Anomaly detection (AD) involves identifying observations or events that deviate in some way from the rest of the data. Machine learning techniques have shown success in automating this process by detecting hidden patterns and deviations in large-scale data. The potential of quantum computing for machine learning has been widely recognized, leading to extensive research efforts to develop suitable quantum machine learning (QML) algorithms. In particular, the search for QML algorithms for near-term NISQ devices is in full swing. However, NISQ devices pose additional challenges due to their limited qubit coherence times, low number of qubits, and high error rates. Kernel methods based on quantum kernel estimation have emerged as a promising approach to QML on NISQ devices, offering theoretical guarantees, versatility, and compatibility with NISQ constraints. Especially support vector machines (SVM) utilizing quantum kernel estimation have shown success in various supervised learning tasks. However, in the context of AD, semisupervised learning is of great relevance, and yet there is limited research published in this area. This paper introduces an approach to semisupervised AD based on the reconstruction loss of a support vector regression (SVR) with quantum kernel. This novel model is an alternative to the variational quantum and quantum kernel one-class classifiers, and is compared to a quantum autoencoder as quantum baseline and a SVR with radial-basis-function (RBF) kernel as well as a classical autoencoder as classical baselines. The models are benchmarked extensively on 10 real-world AD data sets and one toy data set, and it is shown that our SVR model with quantum kernel performs better than the SVR with RBF kernel as well as all other models, achieving highest mean AUC over all data sets. In addition, our QSVR outperforms the quantum autoencoder on 9 out of 11 data sets.

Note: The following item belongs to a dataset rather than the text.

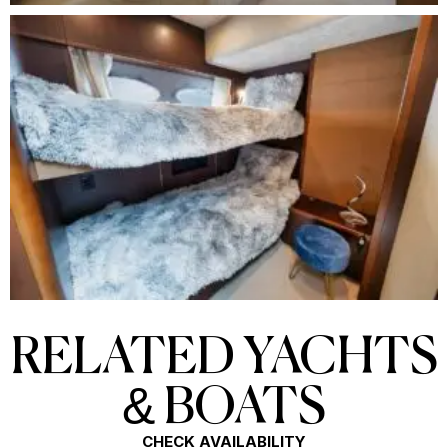
RELATED YACHTS
& BOATS
CHECK AVAILABILITY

翻译：异常检测（AD）涉及识别在某种程度上偏离其余数据的观测或事件。机器学习技术通过检测大规模数据中的隐藏模式和偏差，在自动化该过程方面取得了成功。量子计算在机器学习中的潜力已得到广泛认可，促使大量研究工作致力于开发合适的量子机器学习（QML）算法。特别是面向近期NISQ设备的QML算法搜索正在全面展开。然而，NISQ设备因其有限的量子比特相干时间、低量子比特数和高错误率而带来额外挑战。基于量子核估计的核方法已成为NISQ设备上QML的有前景途径，具有理论保证、多功能性以及与NISQ约束的兼容性。特别是利用量子核估计的支持向量机（SVM）在多种监督学习任务中取得了成功。然而，在异常检测背景下，半监督学习具有重要相关性，但该领域已发表的研究有限。本文提出了一种基于量子核支持向量回归（SVR）重建损失的半监督AD方法。该新颖模型是变分量子分类器和量子核单类分类器的替代方案，并与量子自编码器（作为量子基线）、径向基函数（RBF）核SVR以及经典自编码器（作为经典基线）进行了比较。这些模型在10个真实AD数据集和1个模拟数据集上进行了广泛基准测试，结果表明，我们的量子核SVR模型性能优于RBF核SVR及其他所有模型，在所有数据集上实现了最高平均AUC。此外，我们的QSVR在11个数据集中的9个上优于量子自编码器。